MATH 204 Introduction to Statistics

class: center, middle, inverse, title-slide

.title[
# MATH 204 Introduction to Statistics
]
.subtitle[
## Lecture 11: Foundations for Inference
]
.author[
### JMG
]

---

## Goals for Lecture

We introduce the basic concepts for statistical inference:

- parameter estimates, or point estimates
  
--

- confidence intervals
  
--

- tests of statistical hypotheses
  
--

- Note that all of these concepts are covered in Chapter 5 of the textbook. The videos included in the next few slides are recommended.

---

## Central Limit Theorem Video

- You are encouraged to watch this video on point estimates and the central limit theorem.

---

## Confidence Intevals Video

- You are encouraged to watch this video on confidence intervals.

---

## Hypothesis Testing Video

- You are encouraged to watch this video on hypothesis testing.

---

## Statistical Inference

- The goal of statistical inference is to use sample data to infer some information about a population.

- There is a particular flow of logic that we will follow in this course as we conduct various specific statistical analyses.

- The goal of this lecture is to explain this flow of logic and to define the important terms and concepts that we use to talk about statistical inference.

---

## Some Motivation

- Random variables and probability distributions provide models for random processes and help us to compute the probability of outcomes for a random process.

- For example, if we toss a coin 100 times and we know that the coin is fair, then we can model this process by a binomial random variable and use a binomial distribution with `$n=100$` and `$p=\frac{1}{2}$` to compute the probability of getting some number of heads, say `$k$`, out of 100 tosses.

- There is a kind of inverse question though. Given a coin or type of coin, how do we know if it is a fair coin or not. It seems reasonable to assume that the number of heads `$k$` out of `$n$` tosses follows a binomial distribution for some value `$p$` for the probability of getting heads, but what specific value of `$p$`?

- What we can do is to take a sample, that is, to flip the coin some number of times and then take the proportion `$\hat{p}$` of the heads that appear out of the total number of tosses. Then, we expect `$\hat{p}$` to be a good indicator of the value of `$p$`. In other words, we use sample data and a sample statistic to estimate the value of an unknown population parameter.

---

## Estimation and Hypothesis Testing

- So, we use data to estimate parameter values.

- However, each time we repeat our estimation procedure we are likely to obtain a different estimate `$\hat{p}$` due to natural variability.
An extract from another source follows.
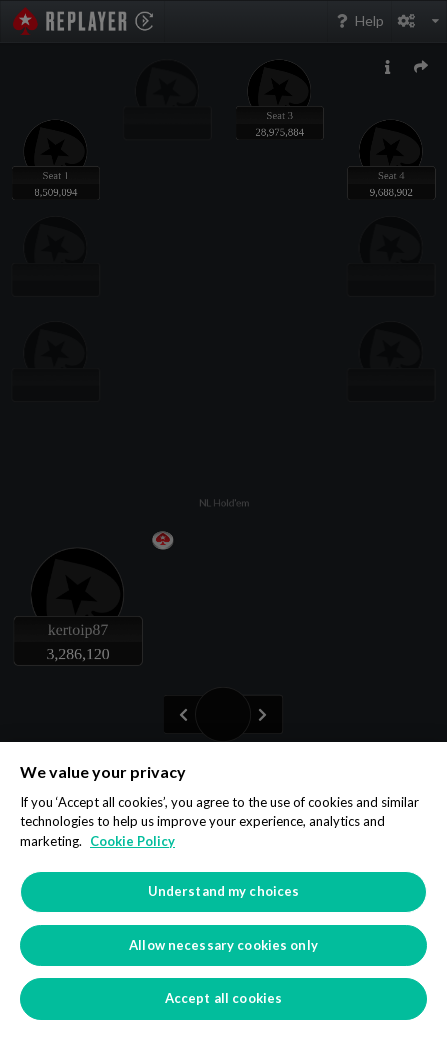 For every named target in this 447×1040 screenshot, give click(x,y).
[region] (223, 891)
Thus, our estimate `$\hat{p}$` is really a random variable called the **sample proportion**.

- It's not enough to have just an estimate, we also need to know or estimate how much variability to reasonably expect for our estimate `$\hat{p}$` as a random variable.

- Furthermore, one can ask a related but slightly different question. Maybe we don't require an accurate estimate for the probability `$p$` of getting heads, maybe all we want to know is if the coin is fair ( `$p = \frac{1}{2}$` ) or not ( `$p \neq  \frac{1}{2}$` ). Addressing this type of question is known as hypothesis testing.
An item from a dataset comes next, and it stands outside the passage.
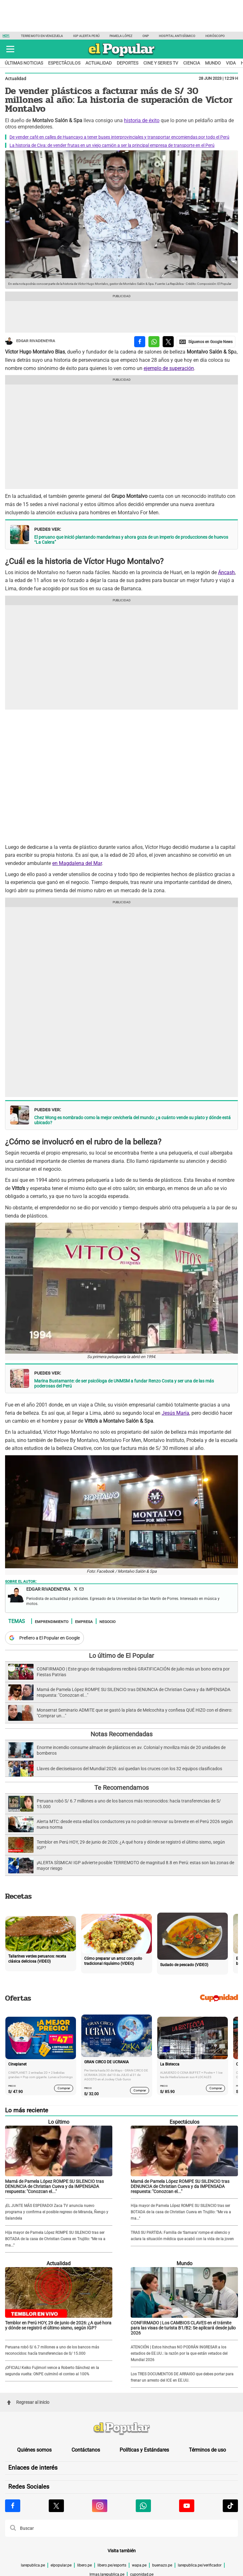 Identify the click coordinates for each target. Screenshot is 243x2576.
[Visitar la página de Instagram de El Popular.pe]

- In statistical hypothesis testing, we state two mutually exclusive hypotheses (*e.g.*, the coin is fair or it is not). Then we collect evidence in the form of sample data. Finally, we ask how likely is it to observe the sample data if we assume that  one of the specific mutually exclusive hypotheses is in fact true.

---

## Next Steps

- In order to get a feeling for statistical inference, we look at a particular example situation that we hope is fairly intuitive to understand.

- In the context of our example, we study

- point estimation, then
  
--

- confidence intervals, and finally
 
--

- hypothesis testing.
 
--

- We will start with a computational example to get a feel for what is going on.

---

## A Computational Example

- Suppose we want to estimate the probability of getting heads (success) `$p$` for a coin. In order to do so, we start by tossing the coin 100 times, adding up the number of heads, and dividing the total number of tosses `$n=100$`. Then we get an observed sample proportion:

`$$\hat{p} = \frac{\text{num. heads after 100 tosses}}{100}$$`

- For example, suppose we get `$\hat{p} = \frac{47}{100}=0.47$`.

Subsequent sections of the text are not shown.